==== Supplied data

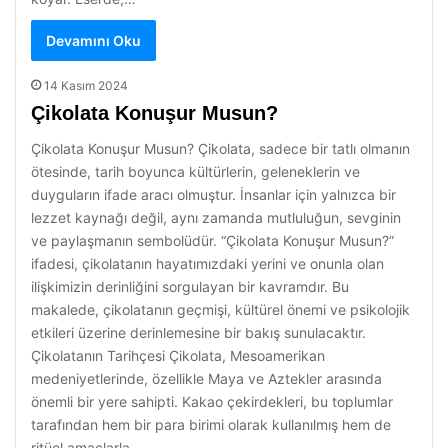
Devamını Oku
14 Kasım 2024
Çikolata Konuşur Musun?
Çikolata Konuşur Musun? Çikolata, sadece bir tatlı olmanın
ötesinde, tarih boyunca kültürlerin, geleneklerin ve
duyguların ifade aracı olmuştur. İnsanlar için yalnızca bir
lezzet kaynağı değil, aynı zamanda mutluluğun, sevginin
ve paylaşmanın sembolüdür. “Çikolata Konuşur Musun?”
ifadesi, çikolatanın hayatımızdaki yerini ve onunla olan
ilişkimizin derinliğini sorgulayan bir kavramdır. Bu
makalede, çikolatanın geçmişi, kültürel önemi ve psikolojik
etkileri üzerine derinlemesine bir bakış sunulacaktır.
Çikolatanın Tarihçesi Çikolata, Mesoamerikan
medeniyetlerinde, özellikle Maya ve Aztekler arasında
önemli bir yere sahipti. Kakao çekirdekleri, bu toplumlar
tarafından hem bir para birimi olarak kullanılmış hem de
ritüel amaçlarla…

========

:: What needs to be done ::
Above are records to transcribe exactly; leave their pictures out.

:: The answer ::
Devamını Oku
14 Kasım 2024
Çikolata Konuşur Musun?
Çikolata Konuşur Musun? Çikolata, sadece bir tatlı olmanın
ötesinde, tarih boyunca kültürlerin, geleneklerin ve
duyguların ifade aracı olmuştur. İnsanlar için yalnızca bir
lezzet kaynağı değil, aynı zamanda mutluluğun, sevginin
ve paylaşmanın sembolüdür. “Çikolata Konuşur Musun?”
ifadesi, çikolatanın hayatımızdaki yerini ve onunla olan
ilişkimizin derinliğini sorgulayan bir kavramdır. Bu
makalede, çikolatanın geçmişi, kültürel önemi ve psikolojik
etkileri üzerine derinlemesine bir bakış sunulacaktır.
Çikolatanın Tarihçesi Çikolata, Mesoamerikan
medeniyetlerinde, özellikle Maya ve Aztekler arasında
önemli bir yere sahipti. Kakao çekirdekleri, bu toplumlar
tarafından hem bir para birimi olarak kullanılmış hem de
ritüel amaçlarla…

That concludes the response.